[DATA PROVIDED]

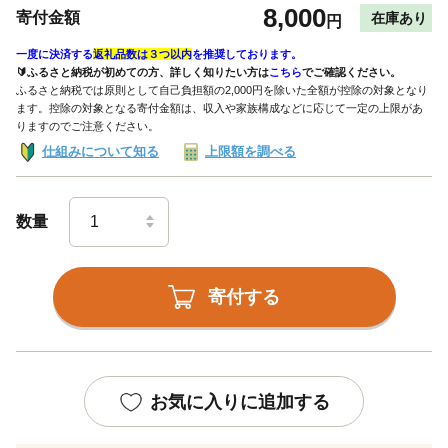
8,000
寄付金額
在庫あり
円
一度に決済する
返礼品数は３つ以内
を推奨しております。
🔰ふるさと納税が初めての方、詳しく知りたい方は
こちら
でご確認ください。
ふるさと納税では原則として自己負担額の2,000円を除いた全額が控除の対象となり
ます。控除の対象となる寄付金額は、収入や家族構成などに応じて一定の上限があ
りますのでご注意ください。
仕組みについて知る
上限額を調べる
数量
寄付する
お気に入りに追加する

[/DATA PROVIDED]

■ **ASSIGNMENT**
Set down, exactly and only, the lines running from the one holding "ます。控除の対象となる寄付金額は、収入や家族構成などに応じて一定の上限があ" through the end of the records above, both ends included.

■ **SOLUTION FOR THIS PROBLEM**
ます。控除の対象となる寄付金額は、収入や家族構成などに応じて一定の上限があ
りますのでご注意ください。
仕組みについて知る
上限額を調べる
数量
寄付する
お気に入りに追加する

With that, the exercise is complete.